**** DATASET RECORDS
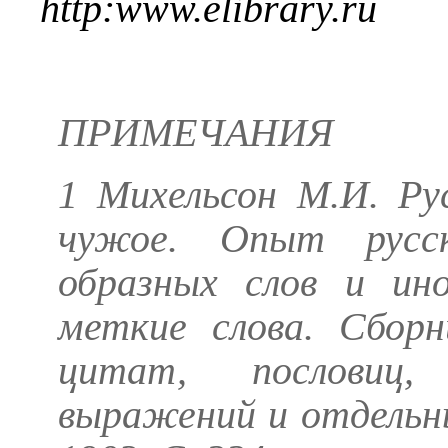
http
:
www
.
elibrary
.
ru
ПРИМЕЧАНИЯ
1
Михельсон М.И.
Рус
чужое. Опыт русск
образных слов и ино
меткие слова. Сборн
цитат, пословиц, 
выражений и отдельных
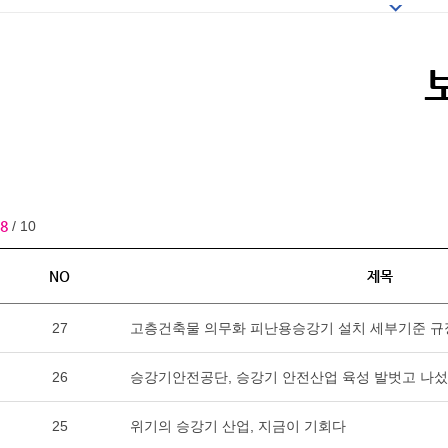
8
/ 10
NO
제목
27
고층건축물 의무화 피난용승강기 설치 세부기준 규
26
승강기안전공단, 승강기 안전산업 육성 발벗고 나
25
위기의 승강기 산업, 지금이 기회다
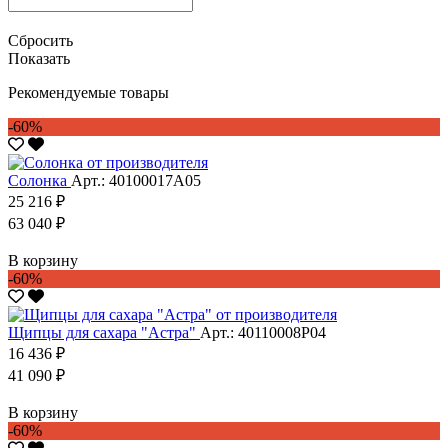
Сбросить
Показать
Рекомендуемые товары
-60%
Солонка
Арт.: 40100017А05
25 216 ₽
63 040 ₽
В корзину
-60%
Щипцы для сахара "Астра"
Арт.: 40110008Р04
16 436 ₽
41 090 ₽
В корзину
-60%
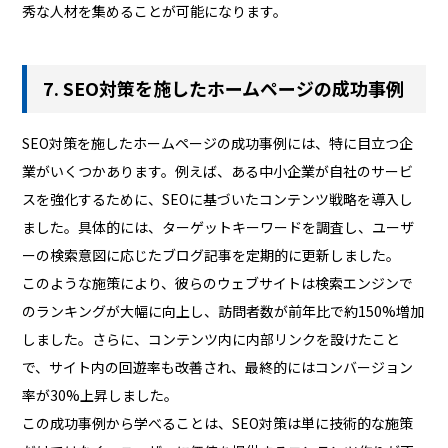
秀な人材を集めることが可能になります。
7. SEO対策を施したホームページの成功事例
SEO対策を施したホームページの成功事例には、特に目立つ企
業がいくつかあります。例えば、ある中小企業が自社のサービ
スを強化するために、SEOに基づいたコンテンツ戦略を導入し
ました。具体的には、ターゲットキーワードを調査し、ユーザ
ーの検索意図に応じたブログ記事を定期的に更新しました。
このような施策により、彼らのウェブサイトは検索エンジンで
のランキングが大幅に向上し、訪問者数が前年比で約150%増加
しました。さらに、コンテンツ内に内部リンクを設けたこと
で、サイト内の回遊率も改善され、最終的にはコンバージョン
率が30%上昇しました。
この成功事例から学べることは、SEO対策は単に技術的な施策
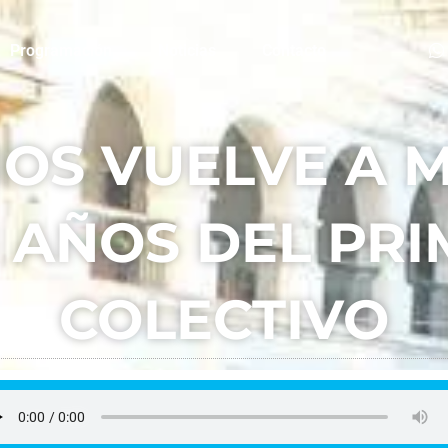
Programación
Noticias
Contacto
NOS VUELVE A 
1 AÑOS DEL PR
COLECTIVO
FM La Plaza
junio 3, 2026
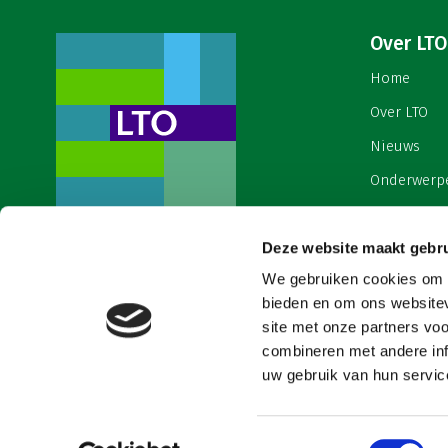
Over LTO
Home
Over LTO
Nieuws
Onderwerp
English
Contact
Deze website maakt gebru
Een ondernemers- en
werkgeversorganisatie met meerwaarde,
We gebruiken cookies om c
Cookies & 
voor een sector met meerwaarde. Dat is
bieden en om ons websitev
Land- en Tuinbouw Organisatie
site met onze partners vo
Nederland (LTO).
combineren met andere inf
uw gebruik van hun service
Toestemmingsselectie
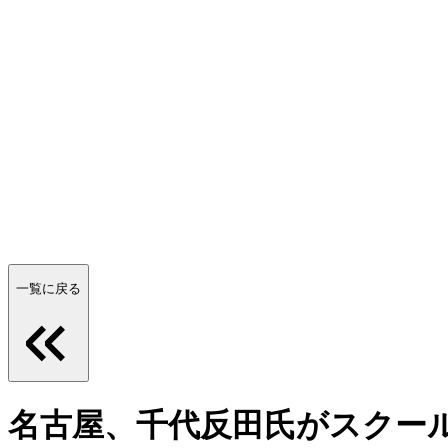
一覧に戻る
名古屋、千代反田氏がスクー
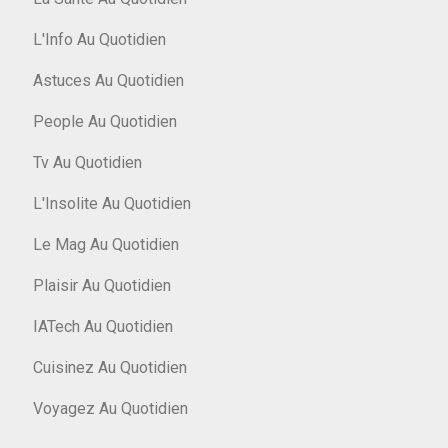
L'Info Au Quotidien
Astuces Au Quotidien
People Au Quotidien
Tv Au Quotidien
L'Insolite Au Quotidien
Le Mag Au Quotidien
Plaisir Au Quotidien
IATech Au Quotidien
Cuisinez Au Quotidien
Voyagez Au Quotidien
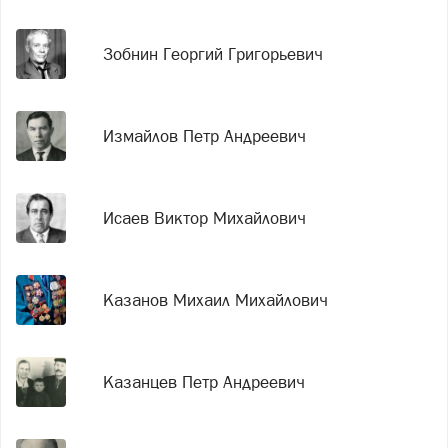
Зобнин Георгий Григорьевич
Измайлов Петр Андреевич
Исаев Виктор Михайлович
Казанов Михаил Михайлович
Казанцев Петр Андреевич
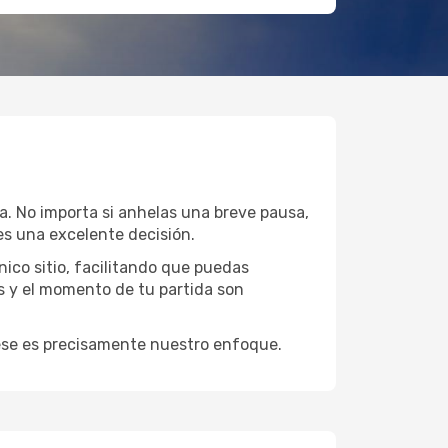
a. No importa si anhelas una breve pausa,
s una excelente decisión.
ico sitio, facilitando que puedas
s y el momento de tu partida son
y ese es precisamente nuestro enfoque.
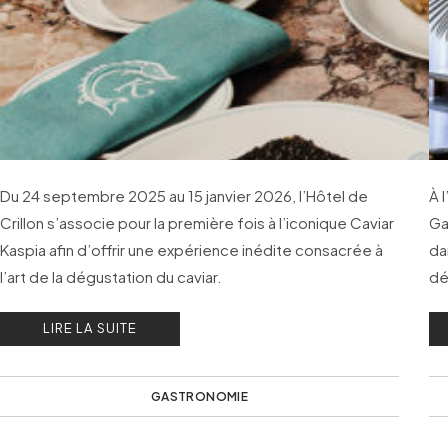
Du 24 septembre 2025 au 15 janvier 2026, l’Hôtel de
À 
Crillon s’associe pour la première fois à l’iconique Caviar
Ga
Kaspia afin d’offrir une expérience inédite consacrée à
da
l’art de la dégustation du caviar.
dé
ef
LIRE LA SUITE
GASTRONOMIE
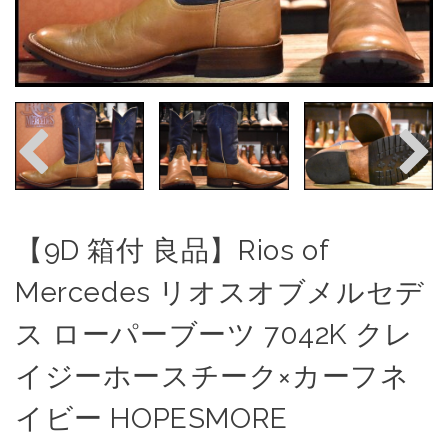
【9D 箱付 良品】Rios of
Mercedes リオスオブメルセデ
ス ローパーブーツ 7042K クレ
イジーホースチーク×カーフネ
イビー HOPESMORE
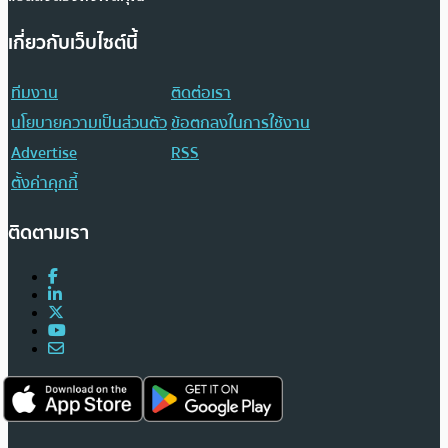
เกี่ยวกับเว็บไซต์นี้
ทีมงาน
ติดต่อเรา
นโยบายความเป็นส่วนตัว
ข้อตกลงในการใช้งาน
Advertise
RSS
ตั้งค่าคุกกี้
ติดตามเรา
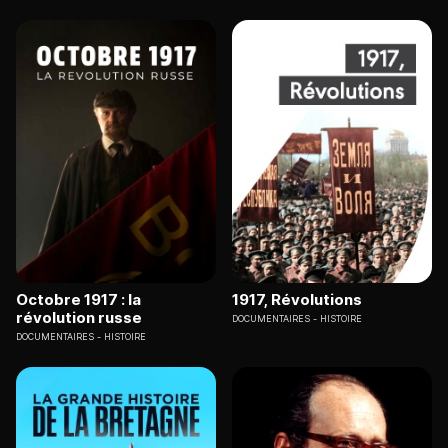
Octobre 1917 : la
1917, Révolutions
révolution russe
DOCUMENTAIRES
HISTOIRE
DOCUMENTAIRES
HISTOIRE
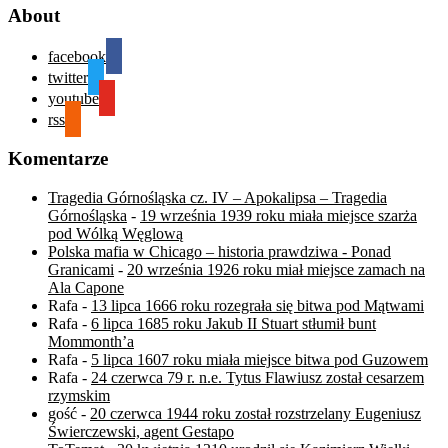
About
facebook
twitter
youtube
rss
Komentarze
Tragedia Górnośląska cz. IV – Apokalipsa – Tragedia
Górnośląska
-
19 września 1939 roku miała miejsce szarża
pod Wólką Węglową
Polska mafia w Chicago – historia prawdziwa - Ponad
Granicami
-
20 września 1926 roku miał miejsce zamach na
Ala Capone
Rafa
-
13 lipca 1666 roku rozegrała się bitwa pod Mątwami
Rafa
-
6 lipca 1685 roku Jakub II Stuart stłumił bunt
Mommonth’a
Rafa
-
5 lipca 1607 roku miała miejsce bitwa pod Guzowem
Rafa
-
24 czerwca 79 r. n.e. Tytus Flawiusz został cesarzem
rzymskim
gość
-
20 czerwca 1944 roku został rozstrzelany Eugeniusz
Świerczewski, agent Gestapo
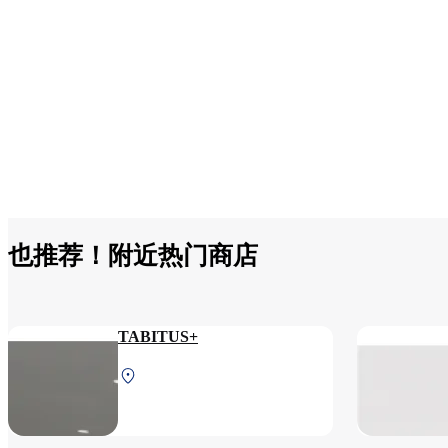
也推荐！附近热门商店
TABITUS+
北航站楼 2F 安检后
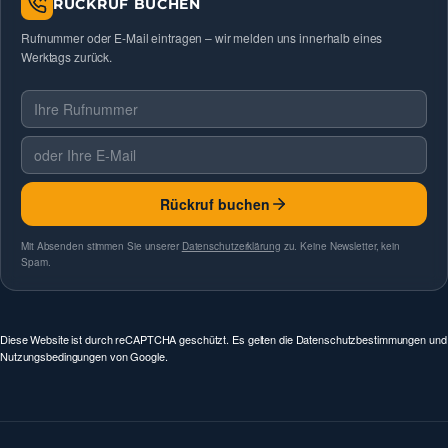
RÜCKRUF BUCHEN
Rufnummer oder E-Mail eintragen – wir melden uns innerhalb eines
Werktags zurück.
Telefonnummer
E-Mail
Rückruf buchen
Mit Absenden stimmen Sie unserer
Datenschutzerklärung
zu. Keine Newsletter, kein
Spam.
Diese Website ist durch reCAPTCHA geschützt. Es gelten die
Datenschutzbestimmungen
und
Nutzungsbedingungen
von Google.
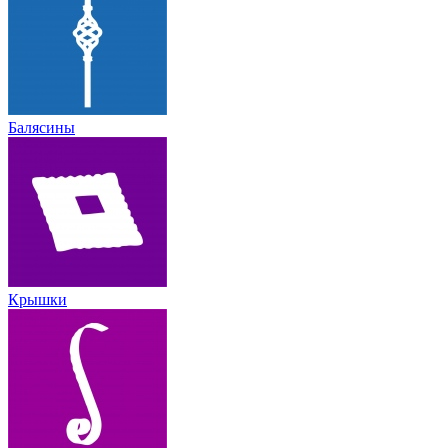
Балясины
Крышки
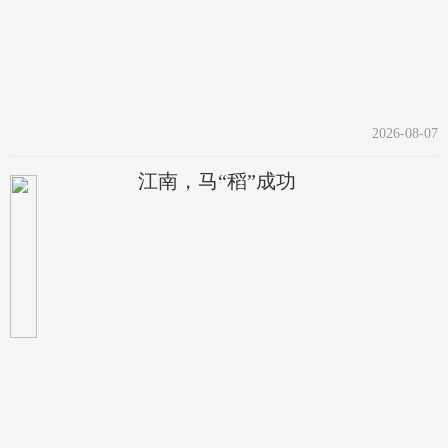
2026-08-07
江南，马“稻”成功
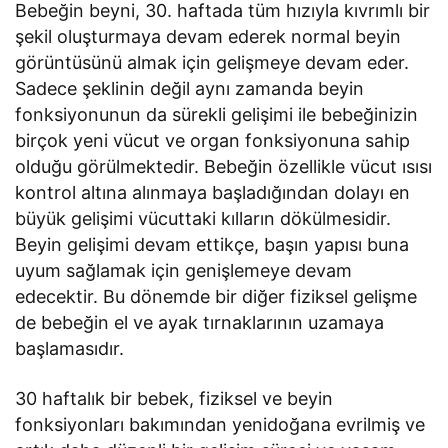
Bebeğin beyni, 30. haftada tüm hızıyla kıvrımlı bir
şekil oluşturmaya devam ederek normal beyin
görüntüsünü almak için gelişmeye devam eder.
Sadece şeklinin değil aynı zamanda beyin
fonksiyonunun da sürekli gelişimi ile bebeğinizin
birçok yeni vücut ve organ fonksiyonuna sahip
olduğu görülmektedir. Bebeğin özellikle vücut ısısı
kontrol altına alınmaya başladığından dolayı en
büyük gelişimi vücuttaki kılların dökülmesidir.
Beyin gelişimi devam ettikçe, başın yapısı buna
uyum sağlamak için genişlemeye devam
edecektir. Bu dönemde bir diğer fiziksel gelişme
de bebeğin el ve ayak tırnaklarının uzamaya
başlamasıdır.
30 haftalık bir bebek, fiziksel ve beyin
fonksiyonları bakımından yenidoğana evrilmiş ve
********
| WHAT YOU HAVE TO DO |
An exact printout of the listing is needed, minus any pictures it contains.

| THE ANSWER |
http
:
www
.
elibrary
.
ru
ПРИМЕЧАНИЯ
1
Михельсон М.И.
Рус
чужое. Опыт русск
образных слов и ино
меткие слова. Сборн
цитат, пословиц, 
выражений и отдельных
8
/ 10
NO
제목
27
고층건축물 의무화 피난용승강기 설치 세부기준 규
26
승강기안전공단, 승강기 안전산업 육성 발벗고 나
25
위기의 승강기 산업, 지금이 기회다
Сбросить
Показать
Рекомендуемые товары
-60%
Солонка
Арт.: 40100017А05
25 216 ₽
63 040 ₽
В корзину
-60%
Щипцы для сахара "Астра"
Арт.: 40110008Р04
16 436 ₽
41 090 ₽
В корзину
-60%
秀な人材を集めることが可能になります。
7. SEO対策を施したホームページの成功事例
SEO対策を施したホームページの成功事例には、特に目立つ企
業がいくつかあります。例えば、ある中小企業が自社のサービ
スを強化するために、SEOに基づいたコンテンツ戦略を導入し
ました。具体的には、ターゲットキーワードを調査し、ユーザ
ーの検索意図に応じたブログ記事を定期的に更新しました。
このような施策により、彼らのウェブサイトは検索エンジンで
のランキングが大幅に向上し、訪問者数が前年比で約150%増加
しました。さらに、コンテンツ内に内部リンクを設けたこと
で、サイト内の回遊率も改善され、最終的にはコンバージョン
率が30%上昇しました。
この成功事例から学べることは、SEO対策は単に技術的な施策
Programación
Noticias
Contacto
NOS VUELVE A 
1 AÑOS DEL PR
COLECTIVO
FM La Plaza
junio 3, 2026
Over LTO
Home
Over LTO
Nieuws
Onderwerp
English
Contact
Deze website maakt gebru
Een ondernemers- en
werkgeversorganisatie met meerwaarde,
We gebruiken cookies om c
Cookies & 
voor een sector met meerwaarde. Dat is
bieden en om ons websitev
Land- en Tuinbouw Organisatie
site met onze partners vo
Nederland (LTO).
combineren met andere inf
uw gebruik van hun service
Toestemmingsselectie
一覧に戻る
名古屋、千代反田氏がスクー
L'Info Au Quotidien
Astuces Au Quotidien
People Au Quotidien
Tv Au Quotidien
L'Insolite Au Quotidien
Le Mag Au Quotidien
Plaisir Au Quotidien
IATech Au Quotidien
Cuisinez Au Quotidien
Voyagez Au Quotidien
Зобнин Георгий Григорьевич
Измайлов Петр Андреевич
Исаев Виктор Михайлович
Казанов Михаил Михайлович
Казанцев Петр Андреевич
a. No importa si anhelas una breve pausa,
s una excelente decisión.
ico sitio, facilitando que puedas
s y el momento de tu partida son
y ese es precisamente nuestro enfoque.
Du 24 septembre 2025 au 15 janvier 2026, l’Hôtel de
À 
Crillon s’associe pour la première fois à l’iconique Caviar
Ga
Kaspia afin d’offrir une expérience inédite consacrée à
da
l’art de la dégustation du caviar.
dé
ef
LIRE LA SUITE
GASTRONOMIE
【9D 箱付 良品】Rios of
Mercedes リオスオブメルセデ
ス ローパーブーツ 7042K クレ
イジーホースチーク×カーフネ
イビー HOPESMORE
เกี่ยวกับเว็บไซต์นี้
ทีมงาน
ติดต่อเรา
นโยบายความเป็นส่วนตัว
ข้อตกลงในการใช้งาน
Advertise
RSS
ตั้งค่าคุกกี้
ติดตามเรา
Octobre 1917 : la
1917, Révolutions
révolution russe
DOCUMENTAIRES
HISTOIRE
DOCUMENTAIRES
HISTOIRE
About
facebook
twitter
youtube
rss
Komentarze
Tragedia Górnośląska cz. IV – Apokalipsa – Tragedia
Górnośląska
-
19 września 1939 roku miała miejsce szarża
pod Wólką Węglową
Polska mafia w Chicago – historia prawdziwa - Ponad
Granicami
-
20 września 1926 roku miał miejsce zamach na
Ala Capone
Rafa
-
13 lipca 1666 roku rozegrała się bitwa pod Mątwami
Rafa
-
6 lipca 1685 roku Jakub II Stuart stłumił bunt
Mommonth’a
Rafa
-
5 lipca 1607 roku miała miejsce bitwa pod Guzowem
Rafa
-
24 czerwca 79 r. n.e. Tytus Flawiusz został cesarzem
rzymskim
gość
-
20 czerwca 1944 roku został rozstrzelany Eugeniusz
Świerczewski, agent Gestapo
也推荐！附近热门商店
TABITUS+
北航站楼 2F 安检后
RÜCKRUF BUCHEN
Rufnummer oder E-Mail eintragen – wir melden uns innerhalb eines
Werktags zurück.
Telefonnummer
E-Mail
Rückruf buchen
Mit Absenden stimmen Sie unserer
Datenschutzerklärung
zu. Keine Newsletter, kein
Spam.
Diese Website ist durch reCAPTCHA geschützt. Es gelten die
Datenschutzbestimmungen
und
Nutzungsbedingungen
von Google.
Балясины
Крышки
2026-08-07
江南，马“稻”成功
Bebeğin beyni, 30. haftada tüm hızıyla kıvrımlı bir
şekil oluşturmaya devam ederek normal beyin
görüntüsünü almak için gelişmeye devam eder.
Sadece şeklinin değil aynı zamanda beyin
fonksiyonunun da sürekli gelişimi ile bebeğinizin
birçok yeni vücut ve organ fonksiyonuna sahip
olduğu görülmektedir. Bebeğin özellikle vücut ısısı
kontrol altına alınmaya başladığından dolayı en
büyük gelişimi vücuttaki kılların dökülmesidir.
Beyin gelişimi devam ettikçe, başın yapısı buna
uyum sağlamak için genişlemeye devam
edecektir. Bu dönemde bir diğer fiziksel gelişme
de bebeğin el ve ayak tırnaklarının uzamaya
başlamasıdır.
30 haftalık bir bebek, fiziksel ve beyin
fonksiyonları bakımından yenidoğana evrilmiş ve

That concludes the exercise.